Dedico este artículo a mi amigo Juan Antonio Ramírez Ovelar, profesor de literatura en Torrejón de Ardoz, amigos sin presencia, pero con contenido en el corazón.
El mar, cuando lo vemos con calma y regocijo, puede ser una manifestación o una metáfora del tiempo, y por eso, es un símbolo de la vida del hombre y de su condición temporal y finita.
También cuando avizoramos el mar, nos acordamos del verano, en mi caso palpita el recuerdo nostálgico de mis veranos felices en las Rías Bajas, como entonces se las llamaba, desde que tenía cuatro años o vida consciente hasta mi vida adulta.
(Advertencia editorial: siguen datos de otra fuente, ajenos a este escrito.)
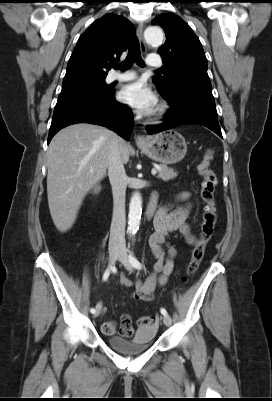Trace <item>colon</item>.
I'll list each match as a JSON object with an SVG mask.
<instances>
[{
    "label": "colon",
    "instance_id": "colon-1",
    "mask_svg": "<svg viewBox=\"0 0 272 401\" xmlns=\"http://www.w3.org/2000/svg\"><path fill=\"white\" fill-rule=\"evenodd\" d=\"M212 160V151L207 150L201 162L198 164V172L202 178L201 199L203 202V215L200 228V237L196 243L191 260L187 267V276L185 281L197 271L201 260L203 259L207 242L211 239L217 222V207L215 201V190L218 184L217 176L210 167ZM139 325H150L153 318L149 316L141 317L138 320Z\"/></svg>",
    "mask_w": 272,
    "mask_h": 401
}]
</instances>
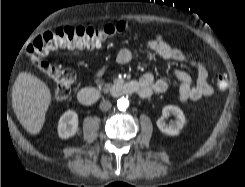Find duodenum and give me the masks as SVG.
I'll return each mask as SVG.
<instances>
[{
  "mask_svg": "<svg viewBox=\"0 0 245 187\" xmlns=\"http://www.w3.org/2000/svg\"><path fill=\"white\" fill-rule=\"evenodd\" d=\"M141 90L142 86L137 80H129L114 83L104 91L94 87H83L78 91L77 98L83 104H93L102 98L103 92L112 97H120L140 94Z\"/></svg>",
  "mask_w": 245,
  "mask_h": 187,
  "instance_id": "410a0bca",
  "label": "duodenum"
}]
</instances>
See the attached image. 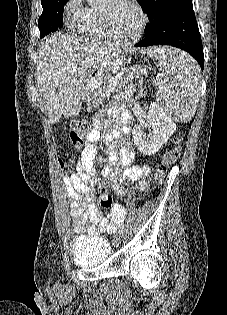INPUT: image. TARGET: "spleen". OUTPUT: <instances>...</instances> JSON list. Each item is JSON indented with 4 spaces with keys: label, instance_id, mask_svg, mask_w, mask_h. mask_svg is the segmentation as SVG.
<instances>
[{
    "label": "spleen",
    "instance_id": "3e777b00",
    "mask_svg": "<svg viewBox=\"0 0 227 315\" xmlns=\"http://www.w3.org/2000/svg\"><path fill=\"white\" fill-rule=\"evenodd\" d=\"M147 54L156 62L165 79L157 95L159 107L174 121L189 122L200 95L197 63L178 49L157 47Z\"/></svg>",
    "mask_w": 227,
    "mask_h": 315
}]
</instances>
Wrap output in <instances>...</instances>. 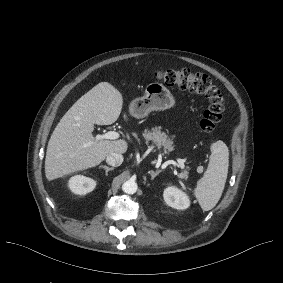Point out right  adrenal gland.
I'll return each instance as SVG.
<instances>
[{
	"label": "right adrenal gland",
	"mask_w": 283,
	"mask_h": 283,
	"mask_svg": "<svg viewBox=\"0 0 283 283\" xmlns=\"http://www.w3.org/2000/svg\"><path fill=\"white\" fill-rule=\"evenodd\" d=\"M99 168L105 169V175H106V176H108V172H109V171L114 170V167H108V166H105V165H104V166H103V165H100Z\"/></svg>",
	"instance_id": "right-adrenal-gland-1"
}]
</instances>
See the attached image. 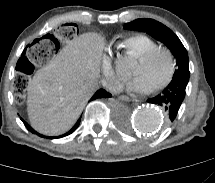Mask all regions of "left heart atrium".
Wrapping results in <instances>:
<instances>
[{"mask_svg": "<svg viewBox=\"0 0 215 183\" xmlns=\"http://www.w3.org/2000/svg\"><path fill=\"white\" fill-rule=\"evenodd\" d=\"M128 90L137 93H148L151 90L150 85L141 75H136L129 79L126 83Z\"/></svg>", "mask_w": 215, "mask_h": 183, "instance_id": "obj_1", "label": "left heart atrium"}]
</instances>
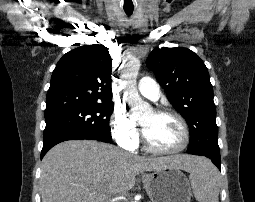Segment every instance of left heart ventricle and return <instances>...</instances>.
I'll return each mask as SVG.
<instances>
[{"mask_svg": "<svg viewBox=\"0 0 255 202\" xmlns=\"http://www.w3.org/2000/svg\"><path fill=\"white\" fill-rule=\"evenodd\" d=\"M140 123L148 140L156 148H176L183 140L181 125L172 116H160L150 111L141 118Z\"/></svg>", "mask_w": 255, "mask_h": 202, "instance_id": "b2bd125f", "label": "left heart ventricle"}]
</instances>
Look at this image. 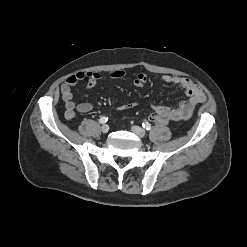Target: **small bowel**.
<instances>
[{"mask_svg": "<svg viewBox=\"0 0 247 247\" xmlns=\"http://www.w3.org/2000/svg\"><path fill=\"white\" fill-rule=\"evenodd\" d=\"M125 76L126 72L124 70H116L110 74V78L112 79H122ZM104 78L105 76L101 73L79 71L70 75L63 81L60 86V92L65 105V118L67 120H73L76 118L77 113H88L94 108L93 104L89 102L76 104L73 101L72 87L79 81L85 80L87 87L93 88L99 80ZM161 79L167 84L176 85L182 88L188 98L187 100L182 101L176 108L155 105L153 109L157 114L163 115L174 121L187 120L192 116L197 105L205 101L204 91L191 79L173 75H163ZM148 80L149 78L146 74L139 73L133 79V85L141 88L148 82ZM135 106L136 103L130 102L122 104L116 107V109L121 111L134 108Z\"/></svg>", "mask_w": 247, "mask_h": 247, "instance_id": "small-bowel-1", "label": "small bowel"}]
</instances>
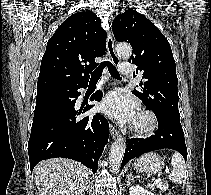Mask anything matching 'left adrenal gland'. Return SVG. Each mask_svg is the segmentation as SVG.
I'll return each instance as SVG.
<instances>
[{
  "instance_id": "left-adrenal-gland-1",
  "label": "left adrenal gland",
  "mask_w": 211,
  "mask_h": 195,
  "mask_svg": "<svg viewBox=\"0 0 211 195\" xmlns=\"http://www.w3.org/2000/svg\"><path fill=\"white\" fill-rule=\"evenodd\" d=\"M126 177H127V183H128V185L130 184V181H131V180H134V178H135V177H134L133 175H131V174H128Z\"/></svg>"
}]
</instances>
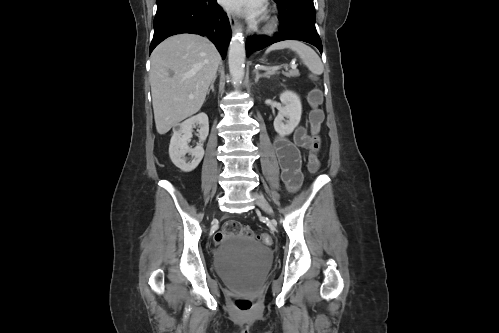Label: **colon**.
<instances>
[{"label": "colon", "instance_id": "1", "mask_svg": "<svg viewBox=\"0 0 499 333\" xmlns=\"http://www.w3.org/2000/svg\"><path fill=\"white\" fill-rule=\"evenodd\" d=\"M308 101L312 107L309 114V123L312 133V144L307 160V167L311 173H316L320 168L318 152L320 149L321 139L320 130L324 120V113L320 108L323 101V95L320 89L314 88L309 92ZM229 236H246L257 239L265 244L270 245L272 238L267 233L259 235L254 234L250 226L241 224L237 221L227 222L222 230L216 233L214 237L215 244L219 245L224 242ZM254 300L250 297H236L234 299L235 307L241 312H248L254 307Z\"/></svg>", "mask_w": 499, "mask_h": 333}]
</instances>
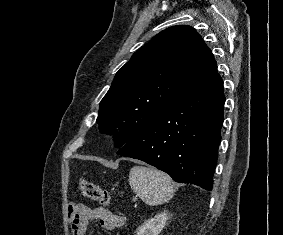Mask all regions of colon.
I'll return each mask as SVG.
<instances>
[{"mask_svg": "<svg viewBox=\"0 0 283 235\" xmlns=\"http://www.w3.org/2000/svg\"><path fill=\"white\" fill-rule=\"evenodd\" d=\"M79 187L85 197L96 200L104 206H107L110 203V193L91 180L87 178H81L79 180Z\"/></svg>", "mask_w": 283, "mask_h": 235, "instance_id": "5ec220e1", "label": "colon"}]
</instances>
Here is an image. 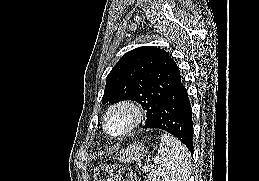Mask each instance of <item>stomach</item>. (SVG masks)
<instances>
[{
    "instance_id": "stomach-1",
    "label": "stomach",
    "mask_w": 259,
    "mask_h": 181,
    "mask_svg": "<svg viewBox=\"0 0 259 181\" xmlns=\"http://www.w3.org/2000/svg\"><path fill=\"white\" fill-rule=\"evenodd\" d=\"M147 152L143 145L133 144L120 152L121 162H136L143 158Z\"/></svg>"
}]
</instances>
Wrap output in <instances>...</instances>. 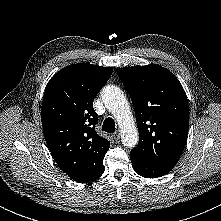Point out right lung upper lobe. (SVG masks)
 <instances>
[{"label":"right lung upper lobe","instance_id":"obj_1","mask_svg":"<svg viewBox=\"0 0 221 221\" xmlns=\"http://www.w3.org/2000/svg\"><path fill=\"white\" fill-rule=\"evenodd\" d=\"M111 67L89 63L69 65L45 88L42 126L49 150L71 179L89 183L104 172L110 142L97 135L93 99L111 76Z\"/></svg>","mask_w":221,"mask_h":221}]
</instances>
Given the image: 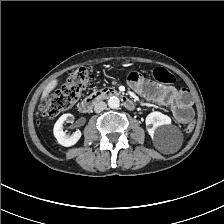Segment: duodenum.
I'll list each match as a JSON object with an SVG mask.
<instances>
[{
  "mask_svg": "<svg viewBox=\"0 0 224 224\" xmlns=\"http://www.w3.org/2000/svg\"><path fill=\"white\" fill-rule=\"evenodd\" d=\"M109 97H116L121 99V101L123 102L127 110L134 109V103L129 97H127L126 95H124L123 93H121L120 91L116 89L104 88L102 90L95 91L91 93L89 96H87L80 103L78 110L80 113H84V114L88 113L96 103H98L104 98H109Z\"/></svg>",
  "mask_w": 224,
  "mask_h": 224,
  "instance_id": "1",
  "label": "duodenum"
}]
</instances>
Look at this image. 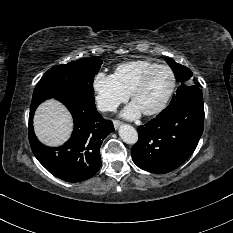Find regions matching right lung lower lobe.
<instances>
[{
  "instance_id": "obj_1",
  "label": "right lung lower lobe",
  "mask_w": 233,
  "mask_h": 233,
  "mask_svg": "<svg viewBox=\"0 0 233 233\" xmlns=\"http://www.w3.org/2000/svg\"><path fill=\"white\" fill-rule=\"evenodd\" d=\"M48 98L32 101L28 135L31 149L39 162L54 176L68 181L81 182L93 177L101 167L100 147L114 131L113 123L104 120L95 103L76 98H59L71 112L74 131L62 146L50 148L38 141L33 130V115L37 106Z\"/></svg>"
}]
</instances>
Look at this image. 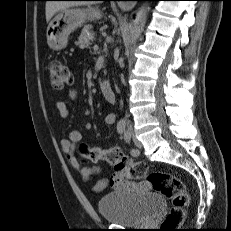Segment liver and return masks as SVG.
Listing matches in <instances>:
<instances>
[{"instance_id":"obj_1","label":"liver","mask_w":231,"mask_h":231,"mask_svg":"<svg viewBox=\"0 0 231 231\" xmlns=\"http://www.w3.org/2000/svg\"><path fill=\"white\" fill-rule=\"evenodd\" d=\"M93 3L80 1H48L46 3V21L49 22L51 18L60 10L81 5H91Z\"/></svg>"}]
</instances>
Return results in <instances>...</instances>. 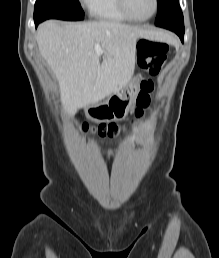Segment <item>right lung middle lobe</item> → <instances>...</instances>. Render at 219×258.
<instances>
[{
  "label": "right lung middle lobe",
  "instance_id": "right-lung-middle-lobe-1",
  "mask_svg": "<svg viewBox=\"0 0 219 258\" xmlns=\"http://www.w3.org/2000/svg\"><path fill=\"white\" fill-rule=\"evenodd\" d=\"M84 17V12L78 0H36L34 7V22L46 19H69Z\"/></svg>",
  "mask_w": 219,
  "mask_h": 258
}]
</instances>
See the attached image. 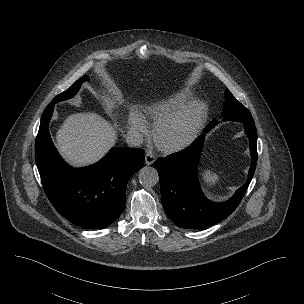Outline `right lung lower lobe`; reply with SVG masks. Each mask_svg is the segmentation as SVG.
Instances as JSON below:
<instances>
[{
    "instance_id": "obj_1",
    "label": "right lung lower lobe",
    "mask_w": 304,
    "mask_h": 304,
    "mask_svg": "<svg viewBox=\"0 0 304 304\" xmlns=\"http://www.w3.org/2000/svg\"><path fill=\"white\" fill-rule=\"evenodd\" d=\"M55 103L45 109L36 138L35 159L47 197L66 219L89 229L113 223L125 209L126 186L144 165V151L112 148L94 165L68 166L58 154L49 134Z\"/></svg>"
}]
</instances>
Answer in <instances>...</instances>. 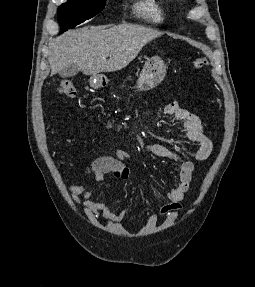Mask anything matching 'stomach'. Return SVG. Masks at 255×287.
Wrapping results in <instances>:
<instances>
[{
	"mask_svg": "<svg viewBox=\"0 0 255 287\" xmlns=\"http://www.w3.org/2000/svg\"><path fill=\"white\" fill-rule=\"evenodd\" d=\"M158 62V66H154V68H148L145 66L144 70H142L139 80L137 82V88L142 92V90H152L155 86H158L162 80L165 78L166 74V66H164L162 60H155ZM91 88H102V80L99 74H93L90 80Z\"/></svg>",
	"mask_w": 255,
	"mask_h": 287,
	"instance_id": "stomach-1",
	"label": "stomach"
}]
</instances>
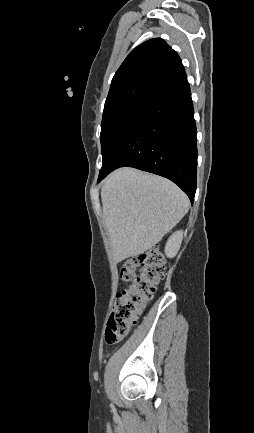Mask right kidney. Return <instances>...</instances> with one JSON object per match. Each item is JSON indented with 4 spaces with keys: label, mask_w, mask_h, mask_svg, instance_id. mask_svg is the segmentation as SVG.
Listing matches in <instances>:
<instances>
[{
    "label": "right kidney",
    "mask_w": 254,
    "mask_h": 433,
    "mask_svg": "<svg viewBox=\"0 0 254 433\" xmlns=\"http://www.w3.org/2000/svg\"><path fill=\"white\" fill-rule=\"evenodd\" d=\"M182 240H183L182 231H177L170 236L165 246V254L167 257L173 258L176 256L177 252L180 249Z\"/></svg>",
    "instance_id": "1"
}]
</instances>
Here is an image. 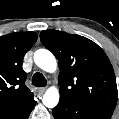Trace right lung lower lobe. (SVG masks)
Returning a JSON list of instances; mask_svg holds the SVG:
<instances>
[{
	"label": "right lung lower lobe",
	"mask_w": 119,
	"mask_h": 119,
	"mask_svg": "<svg viewBox=\"0 0 119 119\" xmlns=\"http://www.w3.org/2000/svg\"><path fill=\"white\" fill-rule=\"evenodd\" d=\"M35 104L33 95L23 102L0 108V119H28Z\"/></svg>",
	"instance_id": "1"
}]
</instances>
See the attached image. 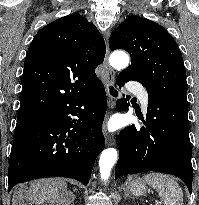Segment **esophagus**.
Wrapping results in <instances>:
<instances>
[{"label":"esophagus","instance_id":"obj_1","mask_svg":"<svg viewBox=\"0 0 199 205\" xmlns=\"http://www.w3.org/2000/svg\"><path fill=\"white\" fill-rule=\"evenodd\" d=\"M104 38H105V42H106V55H105V59H104V63H103L104 75H103L102 80L106 86V91H107V96H108V106H109V109L111 110L113 108V105H114V98L109 93V86L113 85V83H114L115 72L110 67V65L108 63V56H109V48H108L109 34H108V32L105 33ZM106 144L108 146H114L116 144L114 137L108 136Z\"/></svg>","mask_w":199,"mask_h":205}]
</instances>
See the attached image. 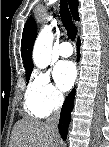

Veía el mar y notaba su rumor incesante, el ritmo de la pleamar y de las mareas, y me sentía feliz de ser un niño acompañado por sus padres y por algún hermano, por eso Rilke afirma con mucho acierto que la Infancia es la patria del hombre, porque suele ser la edad de la dicha, aunque sea generalizar un poco.
Veía el mar con una alegría insólita, con la que ahora ya no lo puedo contemplar, porque el paso del tiempo y las diversas etapas de la vida y sus circunstancias nos van cambiando de una forma irrevocable, como el correr raudo de los años.
El verano es la estación en donde el tiempo se difumina, y en la que, cuando somos niños, disfrutamos con el juego, con los chapuzones( las aguadillas se decía en el lenguaje de mi niñez) en el mar y con las bromas y las peleas entonces tan inocentes en medio del baño , si nuestras circunstancias familiares son buenas y acogedoras. Asimismo es el periodo destinado para el solaz y para el cultivo de los primeros amigos, tal vez, los mejores de nuestra vida.
El mar puede simbolizar el miedo del hombre ante las fuerzas incoercibles de la naturaleza, porque el hombre no puede controlarla y ésta le es totalmente indómita. El hombre se asusta delante del mar porque es inmenso y es un elemento de la naturaleza que se escapa a su control y a veces tiene un poder furioso, y por eso, la historia de la literatura está poblada de novelas o relatos, que tienen como argumento olas, tempestades y naufragios.
Por otro lado, el mar es la imagen de los ritmos de la naturaleza, del eterno retorno, de lo que nace, muere y renace, y entonces la podemos comparar con los ritmos biológicos del ser humano y con sus hábitos cotidianos. El mar, símbolo de las fluencias biológicas y temporales, es como el agua, que no la podemos apresar, como el tiempo de nuestra vida es inasible, como dijo Ortega y Gasset, se nos escapa como el agua entre las manos o como decía San Agustín cuando un niño quería encerrar todo el mar de la playa en un agujero para manifestar que el hombre no puede llegar intelectualmente del todo a concebir la idea o la existencia de Dios.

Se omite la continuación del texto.